**YOUR OBJECTIVE**
Word for word, restate the lines of the listing below from the line with "PhD Pharmacist Formulated" through the line with "#5 Suresh Raina", and do not include the pictures.

**DATA FOR PROCESSING**
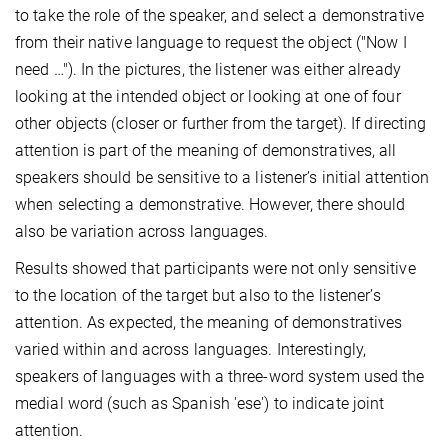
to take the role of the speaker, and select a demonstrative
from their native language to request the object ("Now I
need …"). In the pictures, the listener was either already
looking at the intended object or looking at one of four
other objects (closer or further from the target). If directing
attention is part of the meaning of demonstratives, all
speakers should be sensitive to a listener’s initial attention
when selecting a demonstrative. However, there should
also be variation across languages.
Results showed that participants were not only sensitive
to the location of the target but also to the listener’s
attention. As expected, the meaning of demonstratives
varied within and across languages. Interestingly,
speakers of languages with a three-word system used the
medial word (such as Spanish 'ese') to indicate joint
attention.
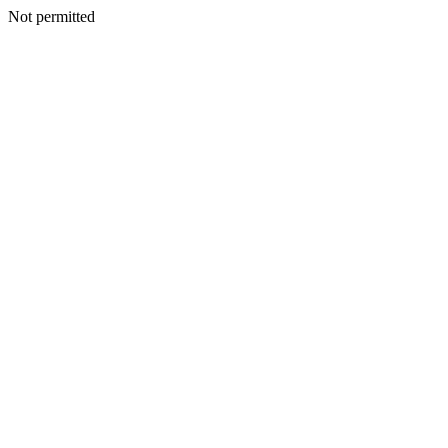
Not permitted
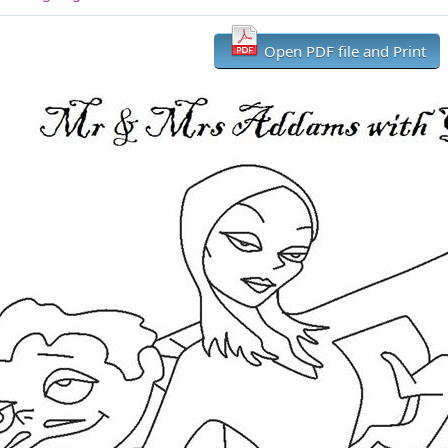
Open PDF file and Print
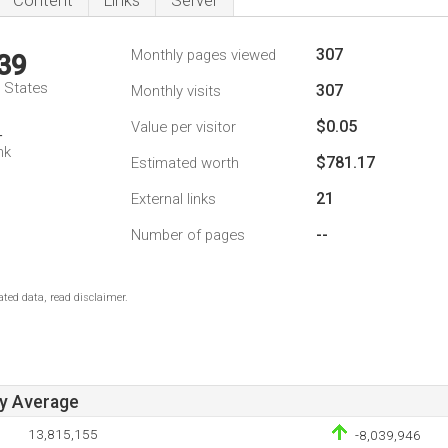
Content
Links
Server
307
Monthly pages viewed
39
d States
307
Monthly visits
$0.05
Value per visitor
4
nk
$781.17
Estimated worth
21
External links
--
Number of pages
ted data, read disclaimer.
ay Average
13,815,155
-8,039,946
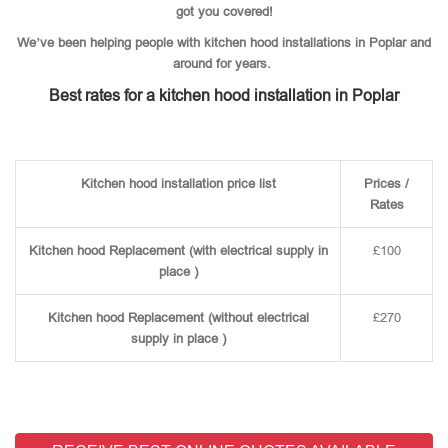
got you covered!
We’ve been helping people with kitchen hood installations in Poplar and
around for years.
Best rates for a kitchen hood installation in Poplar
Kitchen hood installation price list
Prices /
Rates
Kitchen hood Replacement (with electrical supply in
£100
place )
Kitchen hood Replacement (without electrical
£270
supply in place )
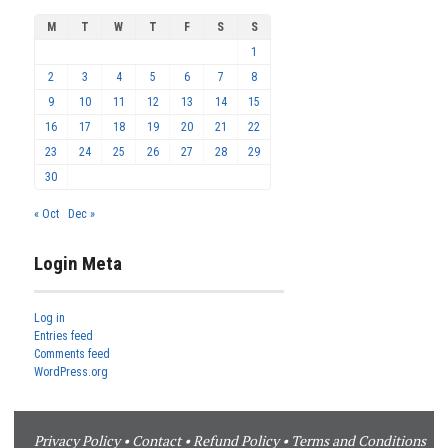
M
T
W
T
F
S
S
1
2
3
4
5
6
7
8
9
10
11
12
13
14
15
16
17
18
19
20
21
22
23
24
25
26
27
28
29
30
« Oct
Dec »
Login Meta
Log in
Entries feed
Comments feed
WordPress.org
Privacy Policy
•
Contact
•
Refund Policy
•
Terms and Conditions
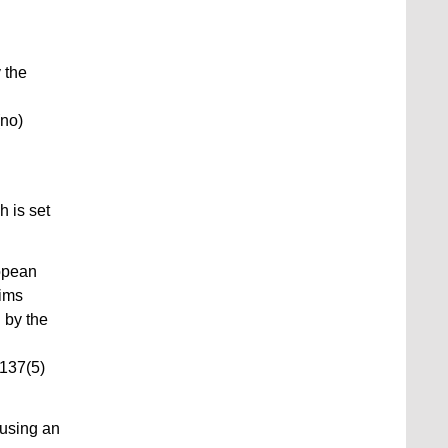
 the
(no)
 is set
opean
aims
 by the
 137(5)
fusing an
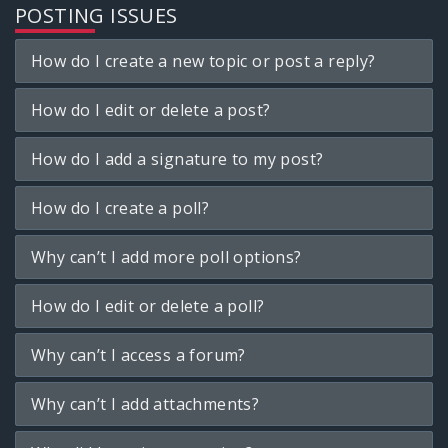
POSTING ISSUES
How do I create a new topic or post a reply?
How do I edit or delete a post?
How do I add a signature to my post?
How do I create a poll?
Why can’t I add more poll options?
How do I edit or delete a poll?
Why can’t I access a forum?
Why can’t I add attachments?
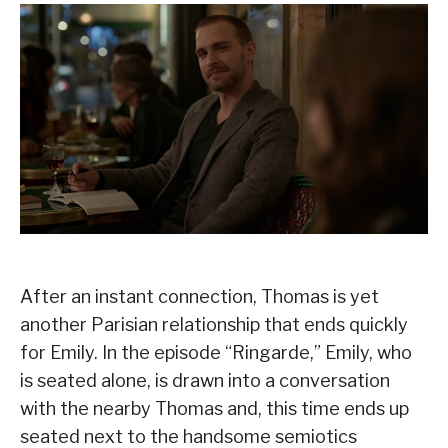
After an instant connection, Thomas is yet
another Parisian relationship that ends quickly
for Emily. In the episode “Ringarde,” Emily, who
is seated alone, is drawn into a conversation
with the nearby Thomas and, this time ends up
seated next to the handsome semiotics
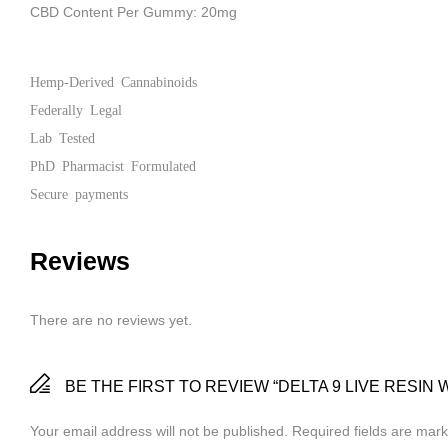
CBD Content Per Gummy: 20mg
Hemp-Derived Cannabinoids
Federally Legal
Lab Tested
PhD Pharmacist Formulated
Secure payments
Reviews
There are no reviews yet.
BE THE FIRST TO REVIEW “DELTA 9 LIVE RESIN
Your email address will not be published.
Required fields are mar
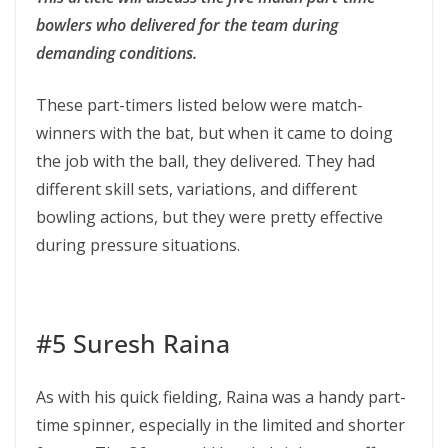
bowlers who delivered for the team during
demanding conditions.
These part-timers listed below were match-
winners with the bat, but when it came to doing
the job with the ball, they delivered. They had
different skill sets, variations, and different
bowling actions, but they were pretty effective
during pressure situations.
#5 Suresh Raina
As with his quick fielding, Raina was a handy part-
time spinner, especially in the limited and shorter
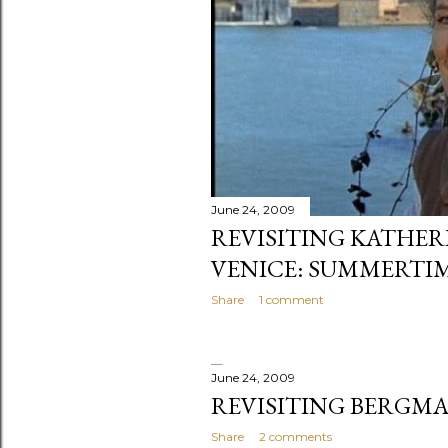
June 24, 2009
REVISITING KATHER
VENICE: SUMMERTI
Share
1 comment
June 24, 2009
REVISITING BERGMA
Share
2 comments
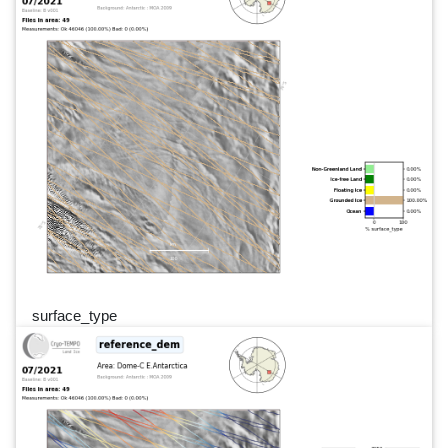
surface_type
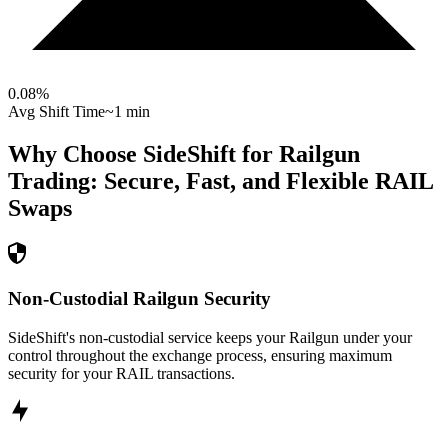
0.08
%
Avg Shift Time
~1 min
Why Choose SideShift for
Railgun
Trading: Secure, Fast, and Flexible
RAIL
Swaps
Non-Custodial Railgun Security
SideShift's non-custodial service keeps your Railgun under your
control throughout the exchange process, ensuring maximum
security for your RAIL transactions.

==

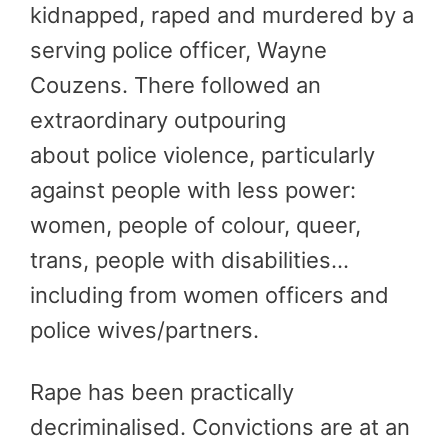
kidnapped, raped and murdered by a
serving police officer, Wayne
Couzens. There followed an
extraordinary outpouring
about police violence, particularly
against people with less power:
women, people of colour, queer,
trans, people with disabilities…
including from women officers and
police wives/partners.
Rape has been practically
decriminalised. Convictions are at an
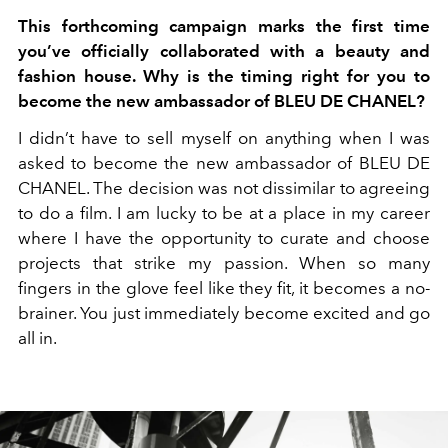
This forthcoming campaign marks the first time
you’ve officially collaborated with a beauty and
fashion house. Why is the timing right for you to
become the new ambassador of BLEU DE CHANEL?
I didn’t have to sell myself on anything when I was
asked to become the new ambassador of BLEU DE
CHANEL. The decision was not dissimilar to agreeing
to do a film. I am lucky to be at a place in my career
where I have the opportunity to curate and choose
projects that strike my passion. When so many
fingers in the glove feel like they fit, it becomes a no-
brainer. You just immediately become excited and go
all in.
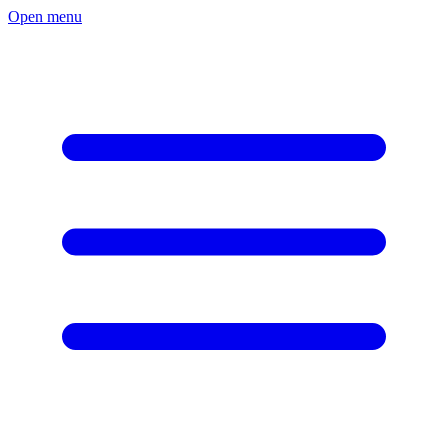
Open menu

**TASK RESULT**
PhD Pharmacist Formulated
Secure payments
Reviews
There are no reviews yet.
BE THE FIRST TO REVIEW “DELTA 9 LIVE RESIN
Your email address will not be published.
Required fields are mar
bowlers who delivered for the team during
demanding conditions.
These part-timers listed below were match-
winners with the bat, but when it came to doing
the job with the ball, they delivered. They had
different skill sets, variations, and different
bowling actions, but they were pretty effective
during pressure situations.
#5 Suresh Raina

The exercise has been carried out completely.